Spectra did not accept the engagement letter as written, but returned it to Blair with some handwritten changes. Most notable of Spectra’s changes were those in the tail provision: “twenty-four months” was changed to “twelve months,” subsections (i) and (ii) were deleted, and the word “substantive” was inserted before “discussions.”

On May 3, 1995, Blair wrote back to Spectra asking, among other things, that the word “substantive” be deleted. During a telephone conversation on May 31, 1995, Weiss indicated that Spectra was unwilling to delete “substantive” unless “material” was put in its place. John Ettelson, a principal of Blair, commented that Blair would prefer neither qualifier, but chose to stay with “substantive” rather than use “material.”

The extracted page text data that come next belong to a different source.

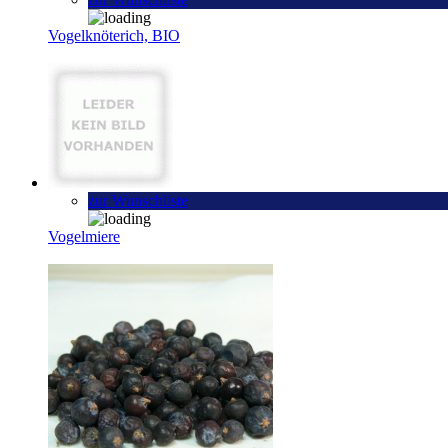
Vogelknöterich, BIO
zur Wunschliste
Vogelmiere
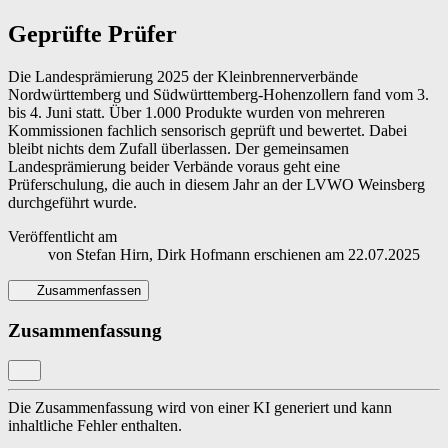
Geprüfte Prüfer
Die Landesprämierung 2025 der Kleinbrennerverbände
Nordwürttemberg und Südwürttemberg-Hohenzollern fand vom 3.
bis 4. Juni statt. Über 1.000 Produkte wurden von mehreren
Kommissionen fachlich sensorisch geprüft und bewertet. Dabei
bleibt nichts dem Zufall überlassen. Der gemeinsamen
Landesprämierung beider Verbände voraus geht eine
Prüferschulung, die auch in diesem Jahr an der LVWO Weinsberg
durchgeführt wurde.
Veröffentlicht am
von
Stefan Hirn, Dirk Hofmann
erschienen am
22.07.2025
Zusammenfassen
Zusammenfassung
Die Zusammenfassung wird von einer KI generiert und kann
inhaltliche Fehler enthalten.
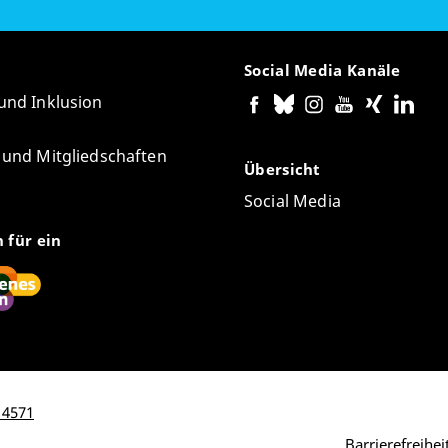
Social Media Kanäle
 und Inklusion
e und Mitgliedschaften
Übersicht
Social Media
n für ein
 4571
Barrierefreihe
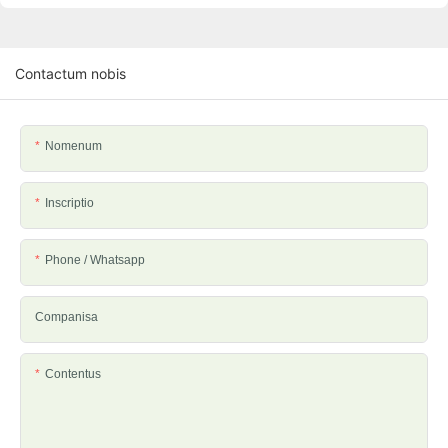
Contactum nobis
Nomenum
Inscriptio
Phone / Whatsapp
Companisa
Contentus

Blair incorporated these agreed-upon changes into a new draft of the engagement letter that the parties signed on August 24, 1995. The services Blair agreed to perform remained identical to those enumerated in its original proposed engagement letter. However, section two of the engagement letter, which described Blair’s fees, was changed to the following:

“The Company agrees to pay Blair a quarterly retainer fee of $25,000, due upon the execution of this engagement letter. In the event that the Possible Transaction is consummated, the Company will pay or cause to be paid to Blair a fee equal to (i) 1.5% of the Total Consideration received up to $30 million, plus (ii) 6% of the Total Consideration received over $30 million by the Company and its stockholders as a result of such consummation, less the ag*329gregate of all fees theretofore paid pursuant to this Section 2. ‘Total Consideration’ shall mean all cash and securities (whether debt or equity) paid for the stock and/or assets of the Company (including any payment for preferred stock, unexercised stock options or non-compete arrangements) in the Possible Transaction. Total Consideration shall not include the repayment or assumption of the Company’s funded debt or other liabilities as disclosed on the balance sheet as of the date of closing of the possible transaction.” (Emphasis added to show changes from the original.)

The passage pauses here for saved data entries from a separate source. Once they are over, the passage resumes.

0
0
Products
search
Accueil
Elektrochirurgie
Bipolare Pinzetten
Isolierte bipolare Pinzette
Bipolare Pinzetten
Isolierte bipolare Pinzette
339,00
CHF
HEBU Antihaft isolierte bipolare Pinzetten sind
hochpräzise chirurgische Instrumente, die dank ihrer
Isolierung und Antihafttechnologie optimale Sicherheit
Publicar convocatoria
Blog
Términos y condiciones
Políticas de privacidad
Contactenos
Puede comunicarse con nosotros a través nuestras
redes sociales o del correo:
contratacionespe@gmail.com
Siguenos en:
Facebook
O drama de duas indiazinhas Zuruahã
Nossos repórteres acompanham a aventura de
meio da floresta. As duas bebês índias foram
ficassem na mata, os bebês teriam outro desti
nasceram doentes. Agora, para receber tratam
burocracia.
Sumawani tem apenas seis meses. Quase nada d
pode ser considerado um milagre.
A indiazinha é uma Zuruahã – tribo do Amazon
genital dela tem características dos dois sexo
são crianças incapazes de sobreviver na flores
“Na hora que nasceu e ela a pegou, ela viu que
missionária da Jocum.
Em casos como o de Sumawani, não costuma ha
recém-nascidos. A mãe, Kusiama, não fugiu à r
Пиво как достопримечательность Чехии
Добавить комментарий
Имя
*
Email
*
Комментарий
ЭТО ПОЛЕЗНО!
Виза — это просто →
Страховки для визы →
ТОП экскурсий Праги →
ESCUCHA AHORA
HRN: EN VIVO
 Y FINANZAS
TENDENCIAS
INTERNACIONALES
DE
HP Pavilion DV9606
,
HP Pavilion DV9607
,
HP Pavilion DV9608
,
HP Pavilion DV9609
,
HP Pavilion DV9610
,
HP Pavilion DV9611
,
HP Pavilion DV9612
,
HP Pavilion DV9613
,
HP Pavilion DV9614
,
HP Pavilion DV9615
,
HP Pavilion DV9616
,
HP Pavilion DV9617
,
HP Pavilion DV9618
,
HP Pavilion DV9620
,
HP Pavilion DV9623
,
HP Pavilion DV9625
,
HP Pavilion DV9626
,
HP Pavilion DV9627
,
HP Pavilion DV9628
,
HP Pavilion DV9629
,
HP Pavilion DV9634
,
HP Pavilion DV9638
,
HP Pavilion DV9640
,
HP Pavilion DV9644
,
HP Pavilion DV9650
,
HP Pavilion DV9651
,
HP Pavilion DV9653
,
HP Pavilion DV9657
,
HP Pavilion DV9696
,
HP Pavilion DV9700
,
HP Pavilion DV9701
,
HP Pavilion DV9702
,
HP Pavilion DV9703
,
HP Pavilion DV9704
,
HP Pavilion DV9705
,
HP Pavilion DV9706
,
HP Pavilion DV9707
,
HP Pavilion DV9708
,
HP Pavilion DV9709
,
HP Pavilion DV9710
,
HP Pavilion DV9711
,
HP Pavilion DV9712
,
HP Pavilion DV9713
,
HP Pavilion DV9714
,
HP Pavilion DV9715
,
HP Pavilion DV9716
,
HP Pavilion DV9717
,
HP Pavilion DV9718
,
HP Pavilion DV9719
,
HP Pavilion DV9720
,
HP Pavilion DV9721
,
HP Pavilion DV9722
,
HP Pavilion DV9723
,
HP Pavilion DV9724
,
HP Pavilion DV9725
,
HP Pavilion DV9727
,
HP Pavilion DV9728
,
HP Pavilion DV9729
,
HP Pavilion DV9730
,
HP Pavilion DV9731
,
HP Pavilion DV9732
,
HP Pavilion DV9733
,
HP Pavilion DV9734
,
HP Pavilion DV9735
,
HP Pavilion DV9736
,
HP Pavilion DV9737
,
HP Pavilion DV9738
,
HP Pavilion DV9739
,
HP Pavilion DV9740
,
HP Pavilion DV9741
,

Additionally, the relevant part of the tail provision was changed to the following:

“if the Company shall consummate any Possible Transaction within twelve months following such termination with any party with which Blair or the Company has directly or indirectly held substantive discussions prior to such termination, then Blair shall be entitled to the full amount of the fee contemplated by the last sentence of Section 2 hereof.” (Emphasis added.)

Shortly thereafter, Spectra deferred any activity under that engagement letter because of what it described as “temporary production problems.” Approximately 2xh years later, Spectra decided that the time was right to again pursue a sale or merger. Spectra and Blair then signed a second engagement letter, dated January 30, 1998, which was identical to the August 24, 1995, engagement letter in all respects except that it acknowledged that the $25,000 retainer fee had already been paid. The parties did not renegotiate any of the terms of the 1998 engagement letter.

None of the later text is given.